What’s a patent?
A patent is the right to keep other people from making or selling YOUR invention (unless you give them a license to do so). Specifically, the U.S. Patent and Trademark Office defines a patent as “the right to exclude others from making, using, offering for sale, or selling” your invention in the United States (or importing it *into* the U.S.). (You can also get patents in many other countries; here is an FAQ with more information.)
Can anything be patented?
No. You cannot patent something that isn’t new or useful, you can’t patent an idea, and you can’t patent something that’s good only for using “special nuclear material or atomic energy in an atomic weapon.” You CAN patent “any new and useful process, machine, manufacture, or composition of matter, or any new and useful improvement thereof.”
So what’s cool about them?
- They’re old– the first patent was approved in 1790. (That inventor was Samuel Hopkins, a cousin of Johns.) This very first patent was only one page long, handwritten, and signed by President George Washington.

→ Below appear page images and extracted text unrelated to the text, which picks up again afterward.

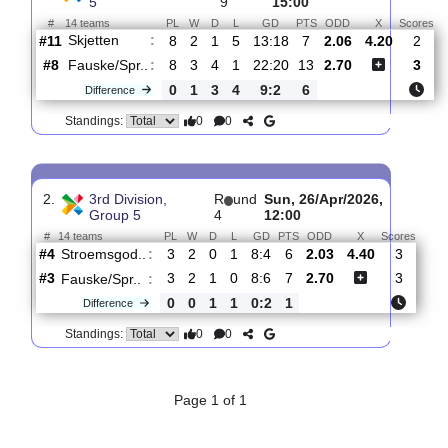
Total Matches:
2
1.
3rd Division, Group
R
und
Sun, 31/May/2026,
5
9
15:00
#
14 teams
PL
W
D
L
GD
PTS
ODD
X
Skjetten
:
#11
8
2
1
5
13:18
7
2.06
4.20
#8
8
3
4
1
22:20
13
2.70
Fauske/Spr..
:
0
1
3
4
9:2
6
Difference
0
0
Standings:
2.
3rd Division,
R
und
Sun, 26/Apr/2026,
Group 5
4
12:00
#
14 teams
PL
W
D
L
GD
PTS
ODD
X
Sco
Stroemsgod..
:
#4
3
2
0
1
8:4
6
2.03
4.40
3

- Because U.S. patents have been around for over 200 years — and include drawings — they’re an incredible source of historical information. For example, take a look at the Wright Brothers’ flying machine (click “full pages” on the left to see the whole thing) or Clarence Birdseye’s patent for frozen foods.
- If you are inventing something, you need to make sure that it doesn’t already exist.
Okay, I now have a better idea about why patents are so important and can be used for so many things. How do I find them?
There are many free and paid sources of patents. They cover different places and years, and each offers some advantages. All of the ones below are free, except the Derwent Innovations Index, which the library has.
- U.S. Patent and Trademark Office is extremely reliable and the most current all patent databases, but is a bit of a pain to search.
- Patentscope includes patents and applications from all members of the Patent Cooperation Treaty (PCT), about 150 countries (including the U.S.). It will also translate patents into seven languages from English, or from those languages into English (Chinese, Japanese, Korean, Russian, Spanish, German, and French).
- Free Patents Online (FPO) is user-friendly and has lots of searchable fields.
- Google Patents is missing some U.S. patents, gives unreliable results, contains some out-of-date information, and has some bad OCR, but is easy to use and fine for basic overviews.
- Derwent Innovations Index gives enhanced patent titles, which really helps to see exactly what the patents are about when you’re looking through the results list. It’s also pretty easy to use.
JHU people have a lot of patents (surprise). Put “johns hopkins” into the U.S. PTO database as “assignee,” and you get over 2,100 results.